I have so many comments, but they would all be pointless.  This is just a very sad story. . .

Jul 9, 2013 4:42PM
Wow, he turned down $11 an hour, when most of America is making $7 and change at minimum wage. Yes, it was lower, hey guys, it is a different company, Hostess sold the goodies, remember? I would love to make his wage instead of mine. Work is work and someone has to do it, so swallow your pride and feed your own family, just like I do.
Jul 9, 2013 5:48PM
Have not bought any Hostess products in years and do not intend to start buying them now.  Wages went down but I would guess prices went up!!!
Jul 9, 2013 5:05PM
They will fill the jobs with illegals, this is only the beginning
Jul 9, 2013 6:32PM
The management that ran the company into the ground walked away with millions in compensation.
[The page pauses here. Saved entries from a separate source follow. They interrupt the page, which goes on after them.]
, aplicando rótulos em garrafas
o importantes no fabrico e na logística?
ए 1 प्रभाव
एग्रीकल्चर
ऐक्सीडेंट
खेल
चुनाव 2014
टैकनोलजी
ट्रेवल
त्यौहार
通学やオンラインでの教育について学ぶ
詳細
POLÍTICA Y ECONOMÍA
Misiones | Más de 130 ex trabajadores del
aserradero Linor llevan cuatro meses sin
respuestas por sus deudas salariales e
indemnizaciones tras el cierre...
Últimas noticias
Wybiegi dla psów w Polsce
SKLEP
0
Its a crime that the very people responsible for running the company into bankruptcy get the most out of it and the workers get the shaft. If managers run a company into bankruptcy they should share the pain, and not profit from it.   
Jul 9, 2013 4:35PM
Yet another story of how the unions screwed themselves, or at least their workers. As long as these companies aren't breaking any laws, its THEIR business to run as they want. if the workers don't like the wages benefit packages, they should seek work elsewhere. Who the hell are the unions to say how much the companies should pay?!        
Jul 9, 2013 6:19PM
I'd just as soon cut my wrist than ever buy a Hostess product again.....people on here saying" you should just be happy you have a job" are clueless. Millions of families have been torn apart by the economic downturn and millions more will follow. You can not support a family of 2 let alone 3 or 4 on 11 dollars an hour in this country. Republicans/Conservatives yap on the importance of Religion,Family and Citizenship at the same time supporting corporate America and their ultimate goal of controlling every dime and soon to be credit that you spend. Meanwhile Corporations were back making profits 2 years into the downturn ,and still 7 years later their are employees that have not seen a dime in the increase of their wages. This so called "land that I love" priorities have become a joke and the blue collar worker is the punch line.
Jul 9, 2013 4:54PM

Union members you were duped. The irony is that Apollo Global Management is a big contributor of liberal candidates and causes. Look how fast they dumped the union when it benefit them. The next time you see Apollo as a campaign contributor vote the opposite way.

Jul 9, 2013 5:57PM
Everyone needs to stop whining about what Corporate executives make - If you want to make what they make, its simple - Come up with a product that no one else has, find someone who will loan you enough money (or use your own)  to build a factory, buy equipment , hire workers and hope that you are the one in a million that makes it and doesn't wind up bankrupt. It takes a different kind of person than what most of us are. Lets face it America has become a society that wants to sit on its **** and do as little as possible and get paid as much as possible for it. We live in a society where the government advertises food stamps while it looks to pass immigration bills that guarantee that more Americans will be put out of work and wages will get driven down even further. A government that punishes the producers and rewards the lazy. This country is doomed and there is no one out there willing to make the changes necessary to save it. Yes $11.00 and hour is not a lot but keep in mind the jobs are here and I'm sure Twinkies can be made in China for a lot less. Its not like they will go bad on the boat ride over !!!